Saturday, May 10, 2014

Return of the Thursday Night Death Shift -- a Play-by-Play

When I was Assistant Manager at the Fitchburg store, I always worked Thursday nights from 3-11 on the register. Fitchburg is one of the busiest stores in the chain. And Thursdays tended to be a busy sales day -- a lot of people get paid on Thursdays so they can afford to buy their cigarettes and Red Bull again, and some people like to kick the weekend off early by going out on Thursdays. After a few Thursday nights of doing $15,000 or $16,000 in sales I started calling it the Thursday Night Death Shift.

Now I'm the manager at a different store, which means I have more control over the schedule and I rarely work night shifts anymore. But someone needed to take a personal day this past Thursday or they lost it forever.

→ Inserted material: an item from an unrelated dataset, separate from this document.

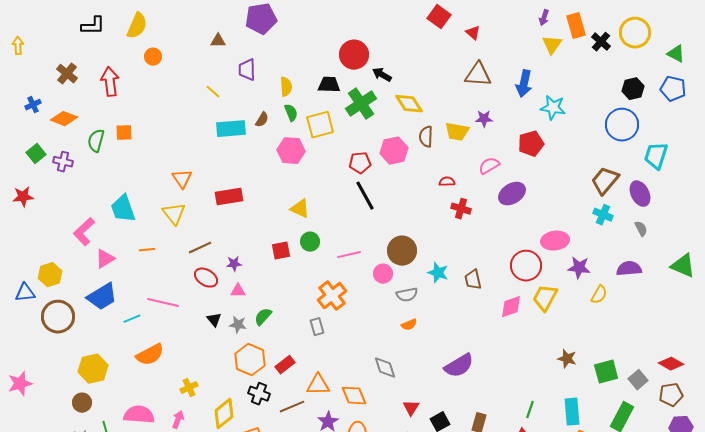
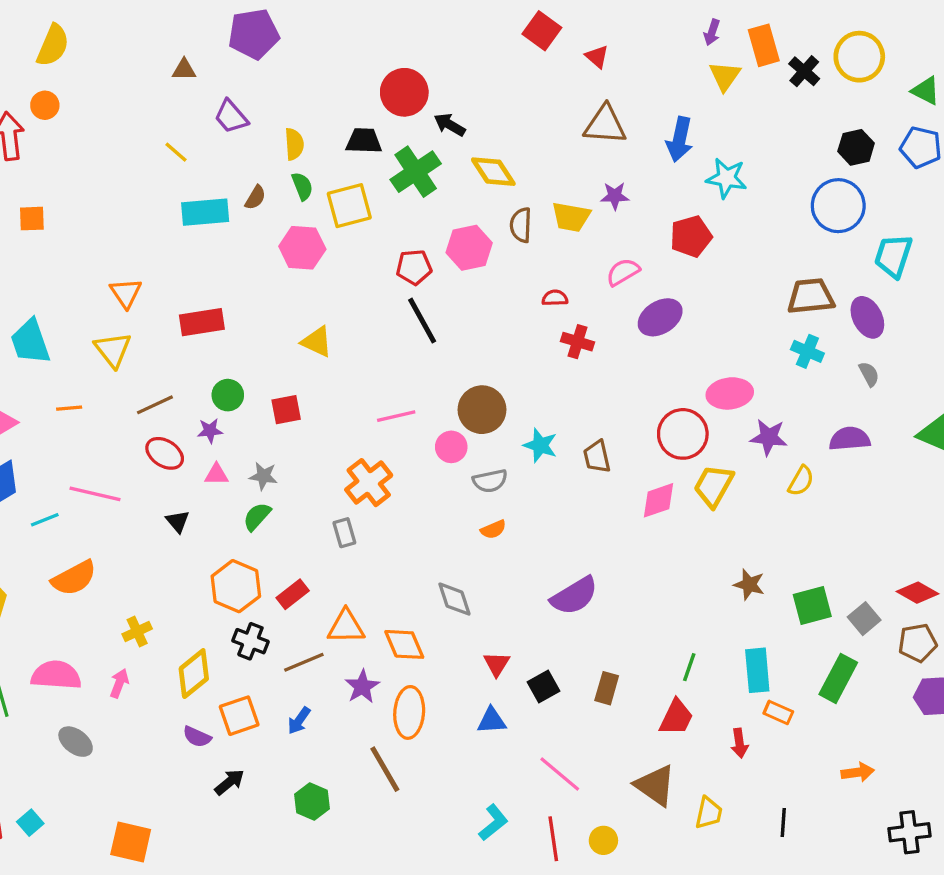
orange circle: (153, 57) -> (45, 105), moved
purple trapezoid: (247, 70) -> (231, 117), turned -40
brown trapezoid: (605, 181) -> (811, 296), turned 44
green circle: (310, 242) -> (228, 395), moved
gray star: (238, 325) -> (263, 476), moved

Like Jason Voorhees and Freddy Krueger, the Thursday Night Death Shift never truly dies.

Thus, here's the blow-by-blow of my latest battle with the TNDS:

12:30 -- Punch in. This is a particularly rough shift because of staffing considerations, as I have to do 11 straight hours.

12:45 -- Break shift with my predecessor.

1:00 -- Finish putting away the grocery order.

1:33 -- Jump in the cooler and work on tidying it up in there.

1:35 -- Run back out of the cooler. It's surprisingly busy for this time of day. A blessing and a curse.

2:12 -- The manager of another of our convenience stores comes in, and I exchange a couple of cartons of cigarettes for a couple of cases of Red Bull.

2:51 -- Another manager of another store calls to harass me about some invoicing issue.

4:00 -- Still in the cooler. On a Thursday, this is normally about the time of day I'd be at the gym. I'm now thinking about how much more enjoyable that kind of workout is than lifting cases of soda and energy drinks back and forth.

4:46 -- Finally get the cooler in decent shape.

6:17 -- A third store manager comes in with her mom to talk about their plans for the evening. Word must've gotten around that I'm stuck here tonight. At this point, I'm pretty sure all the managers are flat-out hazing me.

7:40 -- Flip the radio dial over to the Bruins game on 98.5.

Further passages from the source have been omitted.